Non vedere, non sentire, non parlare significa lasciarsi rubare la propria umanità, stracciare la propria carta d’identità, tradire il proprio battesimo. Il cristiano è chiamato, anche qui, a dare a Dio quello che è di Dio e a Cesare quello che è di Cesare (cfr. Mt 22,21).

“Dove c’è mancanza di regole, di diritto – scriveva don Peppino Diana parlando della sua Casal di Principe, Diocesi di Aversa – si affermano il non diritto e la sopraffazione. Bisogna risalire alle cause della camorra per sanarne la radice che è marcia… dove regnano povertà, emarginazione, disoccupazione e disagio è facile che la mala pianta della camorra nasca e si sviluppi”.
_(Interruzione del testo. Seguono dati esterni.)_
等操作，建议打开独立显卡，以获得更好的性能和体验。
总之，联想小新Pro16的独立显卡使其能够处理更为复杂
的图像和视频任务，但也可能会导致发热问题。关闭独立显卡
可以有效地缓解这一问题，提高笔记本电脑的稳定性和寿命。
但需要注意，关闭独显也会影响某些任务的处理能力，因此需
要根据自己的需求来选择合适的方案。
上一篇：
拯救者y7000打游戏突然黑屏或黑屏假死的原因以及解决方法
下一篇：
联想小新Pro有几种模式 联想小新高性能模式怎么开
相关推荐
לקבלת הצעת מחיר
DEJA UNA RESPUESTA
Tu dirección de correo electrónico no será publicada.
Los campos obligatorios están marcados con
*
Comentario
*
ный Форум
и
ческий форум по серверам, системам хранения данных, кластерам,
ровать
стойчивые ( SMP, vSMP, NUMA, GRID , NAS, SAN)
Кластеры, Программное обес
Ho voluto citare proprio don Peppino Diana perché il prossimo 19 marzo saranno 25 anni dalla sua esecuzione, avvenuta nel 1994 in sacrestia mentre si preparava a celebrare la Santa Messa, alle sette del mattino. Ucciso dalla camorra il giorno del suo onomastico, mentre a don Pino Puglisi, a sua volta ucciso dalla mafia il 15 settembre 1993, capitò nel giorno del suo compleanno.
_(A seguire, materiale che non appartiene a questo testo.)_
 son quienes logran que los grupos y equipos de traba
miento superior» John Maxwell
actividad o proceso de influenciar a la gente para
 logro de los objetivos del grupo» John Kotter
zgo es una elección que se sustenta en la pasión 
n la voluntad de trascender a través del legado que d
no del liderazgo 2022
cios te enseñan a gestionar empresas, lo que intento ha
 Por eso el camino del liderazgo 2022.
Queste date probabilmente sono solo coincidenze, ma sembrano delineare anche uno dei molti volti della piovra: l’arroganza, ossia l’ostentare in modo plateale la legge del più forte e di chi impone il proprio dominio (pensiamo, nelle processioni, all’inchino dinanzi all’abitazione del boss…).

Cari amici, oggi voi testimoniate che una società libera da mafie – una società legale e giusta – non è pura utopia ma neanche qualcosa che ci viene regalato; è, piuttosto, l’esito dell’impegno quotidiano di cittadini e cristiani per bene.